Знаком старший лейтенант адресовал его к Мамонтову. Сам занялся избитым охранником, попросил показать, где Холмогоров стоял в момент нападения.
— Здесь вот, кажется, — Холмогоров кивнул на островок чахлой травы шагах в четырех-пяти от кирпичной церковной стены.
— Ночью освещение есть?
— Всегда лампочки горят…
— Лицо все-таки видел?
— Ну видел.
— И не запомнил?
— А чего запоминать было? Знакомые иногда подходят. Кто ж знал, кто этот и зачем идет… Фиксы вроде сверкнули, когда курево спросил… А после удары посыпались. Что хочешь помнить, забудешь.
— И как оружие забирали, не помнишь?
— Не-ее… Григорий не пришел пока, я и не знал, что наган забрали…
— А почему решил, что не один, а двое или даже трое нападавших было?
— Так, когда этот закурить попросил, тени вроде за ним мелькнули…
Холмогоров, рассказывая, отвечая на вопросы, глядел на старшего лейтенанта и не замечал, что на почтительном удалении, за забором — дырявым и давно не ремонтированным — собралась и созерцала происходящее, вслушивалась в диалог группка жильцов дома, соседствовавшего с церковью-складом. Некогда это был поповский дом, просторный, а теперь внутри перестроенный, переделанный под жилье для полдюжины семей.
Оперативник Мамонтов уже успел дать служебной овчарке понюхать веревки, секунда — и приказал бы псу работать, искать след, но тут раздался голос из-за забора. Голос принадлежал жилице бывшего причтового дома бабке Надежде:
— И не совестно, Петр, а? Одним людям голову морочишь, на других напраслину возводишь. Иль заспал, пьяным в полночь подходил ко мне, сказал: «Я, бабка Надежда, револьвер, кажется, уронил в колодец»?..
У Холмогорова от этих слов челюсть отвисла.
Старший лейтенант пригласил бабку Надежду подойти, спросил:
— Пьяный вечером был Холмогоров?
— Да уж дальше некуда.
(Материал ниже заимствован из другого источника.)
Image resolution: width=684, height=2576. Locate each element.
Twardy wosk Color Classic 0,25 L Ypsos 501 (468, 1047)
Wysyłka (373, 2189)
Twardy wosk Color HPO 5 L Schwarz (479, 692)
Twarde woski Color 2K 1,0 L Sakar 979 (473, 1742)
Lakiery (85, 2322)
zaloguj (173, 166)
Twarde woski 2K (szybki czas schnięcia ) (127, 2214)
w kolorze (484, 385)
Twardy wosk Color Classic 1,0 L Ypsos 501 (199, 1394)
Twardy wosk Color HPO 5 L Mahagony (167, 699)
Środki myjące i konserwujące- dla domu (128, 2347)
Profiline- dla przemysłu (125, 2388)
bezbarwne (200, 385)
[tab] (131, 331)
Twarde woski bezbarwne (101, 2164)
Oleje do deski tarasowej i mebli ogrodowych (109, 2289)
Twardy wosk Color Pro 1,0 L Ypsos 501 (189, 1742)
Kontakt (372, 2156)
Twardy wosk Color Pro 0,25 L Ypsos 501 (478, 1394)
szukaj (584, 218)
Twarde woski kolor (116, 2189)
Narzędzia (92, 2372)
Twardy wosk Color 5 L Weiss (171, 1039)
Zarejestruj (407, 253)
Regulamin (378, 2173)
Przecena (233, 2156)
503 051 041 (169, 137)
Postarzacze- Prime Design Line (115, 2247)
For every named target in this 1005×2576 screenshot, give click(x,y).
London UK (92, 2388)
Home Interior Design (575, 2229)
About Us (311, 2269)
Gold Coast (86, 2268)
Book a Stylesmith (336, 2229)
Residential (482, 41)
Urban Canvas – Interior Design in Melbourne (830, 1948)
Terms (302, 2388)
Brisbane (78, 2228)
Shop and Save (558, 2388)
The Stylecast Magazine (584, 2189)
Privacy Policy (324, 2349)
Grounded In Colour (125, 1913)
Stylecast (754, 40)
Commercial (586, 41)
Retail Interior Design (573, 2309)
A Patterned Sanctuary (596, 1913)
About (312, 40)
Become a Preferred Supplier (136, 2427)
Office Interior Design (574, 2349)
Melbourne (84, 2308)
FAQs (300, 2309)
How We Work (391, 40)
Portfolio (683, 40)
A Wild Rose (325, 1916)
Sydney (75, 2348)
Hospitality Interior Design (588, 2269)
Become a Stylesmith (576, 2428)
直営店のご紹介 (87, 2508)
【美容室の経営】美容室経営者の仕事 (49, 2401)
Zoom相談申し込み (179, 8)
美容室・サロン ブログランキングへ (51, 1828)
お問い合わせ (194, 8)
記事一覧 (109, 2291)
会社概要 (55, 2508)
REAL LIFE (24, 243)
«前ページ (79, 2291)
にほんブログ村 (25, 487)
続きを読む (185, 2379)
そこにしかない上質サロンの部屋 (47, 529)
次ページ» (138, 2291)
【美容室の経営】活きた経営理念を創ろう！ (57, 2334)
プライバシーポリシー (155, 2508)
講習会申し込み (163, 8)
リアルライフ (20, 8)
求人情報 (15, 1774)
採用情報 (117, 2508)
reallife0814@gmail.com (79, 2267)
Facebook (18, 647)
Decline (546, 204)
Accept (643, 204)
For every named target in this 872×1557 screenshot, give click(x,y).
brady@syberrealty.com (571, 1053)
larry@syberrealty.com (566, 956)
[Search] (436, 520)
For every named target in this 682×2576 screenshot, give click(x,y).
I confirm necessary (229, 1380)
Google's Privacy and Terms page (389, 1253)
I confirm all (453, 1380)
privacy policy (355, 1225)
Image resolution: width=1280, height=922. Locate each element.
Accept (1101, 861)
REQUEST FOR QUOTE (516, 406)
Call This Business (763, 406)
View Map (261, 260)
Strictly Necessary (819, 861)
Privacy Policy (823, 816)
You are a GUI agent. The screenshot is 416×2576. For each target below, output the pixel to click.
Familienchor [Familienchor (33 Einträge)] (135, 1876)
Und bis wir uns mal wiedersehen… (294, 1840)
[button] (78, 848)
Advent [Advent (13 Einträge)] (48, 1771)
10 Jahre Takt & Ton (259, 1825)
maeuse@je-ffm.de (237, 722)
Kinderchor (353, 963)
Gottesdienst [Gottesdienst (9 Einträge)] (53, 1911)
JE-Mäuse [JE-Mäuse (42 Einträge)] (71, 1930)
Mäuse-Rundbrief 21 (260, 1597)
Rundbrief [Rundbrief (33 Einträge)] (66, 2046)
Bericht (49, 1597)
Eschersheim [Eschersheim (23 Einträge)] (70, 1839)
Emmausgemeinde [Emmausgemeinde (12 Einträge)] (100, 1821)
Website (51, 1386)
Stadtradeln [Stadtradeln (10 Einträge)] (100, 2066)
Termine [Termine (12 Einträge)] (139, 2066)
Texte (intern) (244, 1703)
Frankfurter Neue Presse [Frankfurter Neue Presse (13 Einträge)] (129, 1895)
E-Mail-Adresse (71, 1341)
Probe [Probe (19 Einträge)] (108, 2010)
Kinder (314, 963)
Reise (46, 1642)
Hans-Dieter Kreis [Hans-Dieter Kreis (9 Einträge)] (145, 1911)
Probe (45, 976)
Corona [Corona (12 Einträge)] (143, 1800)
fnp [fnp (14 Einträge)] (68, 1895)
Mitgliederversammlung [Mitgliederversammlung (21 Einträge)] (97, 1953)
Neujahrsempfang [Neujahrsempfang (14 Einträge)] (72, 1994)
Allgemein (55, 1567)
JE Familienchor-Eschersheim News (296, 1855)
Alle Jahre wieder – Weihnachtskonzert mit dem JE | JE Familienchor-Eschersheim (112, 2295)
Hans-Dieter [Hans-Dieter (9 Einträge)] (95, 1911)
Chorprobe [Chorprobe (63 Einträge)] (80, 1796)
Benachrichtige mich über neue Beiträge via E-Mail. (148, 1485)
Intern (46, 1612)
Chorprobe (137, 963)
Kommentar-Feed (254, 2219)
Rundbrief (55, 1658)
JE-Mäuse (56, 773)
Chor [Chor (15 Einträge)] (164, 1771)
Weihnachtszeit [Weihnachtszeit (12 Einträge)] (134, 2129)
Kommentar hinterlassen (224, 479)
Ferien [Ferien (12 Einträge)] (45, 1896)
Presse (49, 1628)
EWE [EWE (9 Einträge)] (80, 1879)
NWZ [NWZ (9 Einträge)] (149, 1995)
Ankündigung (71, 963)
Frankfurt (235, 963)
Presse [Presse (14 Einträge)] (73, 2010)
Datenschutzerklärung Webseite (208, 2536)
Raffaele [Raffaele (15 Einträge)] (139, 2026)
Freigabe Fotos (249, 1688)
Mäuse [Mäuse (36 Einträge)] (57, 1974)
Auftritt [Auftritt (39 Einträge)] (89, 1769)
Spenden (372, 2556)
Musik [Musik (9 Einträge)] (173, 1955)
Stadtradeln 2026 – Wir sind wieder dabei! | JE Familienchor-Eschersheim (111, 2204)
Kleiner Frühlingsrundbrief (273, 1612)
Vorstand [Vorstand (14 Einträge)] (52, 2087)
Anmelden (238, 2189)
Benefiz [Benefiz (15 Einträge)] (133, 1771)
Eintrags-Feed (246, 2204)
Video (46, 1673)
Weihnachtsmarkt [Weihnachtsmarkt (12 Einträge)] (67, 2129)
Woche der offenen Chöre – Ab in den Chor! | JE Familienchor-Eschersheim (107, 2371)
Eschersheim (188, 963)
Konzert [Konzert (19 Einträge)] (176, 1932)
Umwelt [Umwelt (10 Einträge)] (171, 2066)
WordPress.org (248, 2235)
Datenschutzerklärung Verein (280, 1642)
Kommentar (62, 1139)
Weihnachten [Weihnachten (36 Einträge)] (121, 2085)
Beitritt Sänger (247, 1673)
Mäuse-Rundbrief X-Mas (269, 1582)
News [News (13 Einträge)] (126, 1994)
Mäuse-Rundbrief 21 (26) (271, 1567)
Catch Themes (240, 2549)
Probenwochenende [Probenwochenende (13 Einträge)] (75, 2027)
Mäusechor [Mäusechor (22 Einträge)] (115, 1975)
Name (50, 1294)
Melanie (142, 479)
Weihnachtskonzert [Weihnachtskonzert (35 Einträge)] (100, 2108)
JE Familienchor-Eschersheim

Пьяней вина.
— В котором часу пьяным видели?
— Так в котором? Как заступил на дежурство, сразу и присосался к бутылке.
— Один?
— Зачем один? С Григорием вон. Григорий после ушел.
— Когда Холмогоров подходил к вам в полночь, лицо какое у него было?
— Да пьяное…
Сообразив, чего добивается от него сотрудник милиции, бабка Надежда прибавила поспешно:
— Не побитое. Это уж не знаю, кто его так отметелил.
— А вот мы спросим у Тимофеева, кто отметелил и связал, — сказал начальник розыска, в упор смотря на свояка избитого охранника. — Кто?
Ответа не последовало. Тимофеев под пристальным взглядом лишь ниже клонил голову.
Пожилая женщина не настолько глупа была, чтобы сразу не сообразить, почему сотрудник милиции адресует вопрос именно Тимофееву и почему тот молчит. Изумленно уставилась на Тимофеева, всплеснула руками:
— Батюшки! Как же так? Неужто это ты, Григорий, а? Вот допились-то. Стыдобушка.
— По-свойски свояк свояка, — раздался из-за ограды чей-то насмешливый мужской голос. Группа зевак в считанные минуты увеличилась по меньшей мере втрое.
— Петька, ты теперь на Григория в суд подай. За нанесение телесных повреждений, — весело скалясь, посоветовал путеец в оранжевом жилете и с масленкой в руке.
— И ты, Григорий, не дрейфь. Петька подбил тебя на такое. Тоже судись, — со смешком бросили из-за ограды в поддержку свояку охранника.
— Учитывать надо еще и чья веревка… — подоспела свежая реплика.
Нетесову собравшиеся поглазеть не мешали, тем более никто не пытался проникнуть за ограду. Он глядел на охранника в ожидании ответа на поставленный вопрос. Оперативник Мамонтов в свою очередь не спускал глаз с начальника розыска: сколько ее сдерживать на поводке, не пускать Таймыра в дело?
— Так кто тебя избил и связал? — поторопил Холмогорова с ответом старший лейтенант.
— Ну, ясно же теперь, — пробормотал охранник. — Бабка Надежда сказала.
— Что ясно?
— Ну, что уронил… Пили с Григорием…
— Понятно. А те трое?
— Какие трое? — не понял Холмогоров.
— Один высокий, попросил закурить. Фиксы сверкнули, — напомнил Нетесов.
— Не было. Придумал…
— А связывать тебя, бить, кто придумал?
— Сам я…
Колодец тремя подгнившими лиственничными венцами возвышался над землей вблизи от прохудившейся церковной ограды как раз в той стороне, где теснилась толпа любопытствующих.
Нетесов подошел к колодцу, заглянул в него. Глубокий, до воды метров двадцать. Заброшенный. Вóрота и бадьи нет, из глубины идет зловонный застойный запах. Воды в колодце, скорее всего, не пруд пруди. Но попробуй с голыми руками доберись до дна. Старший лейтенант велел Мамонтову съездить за пожарными.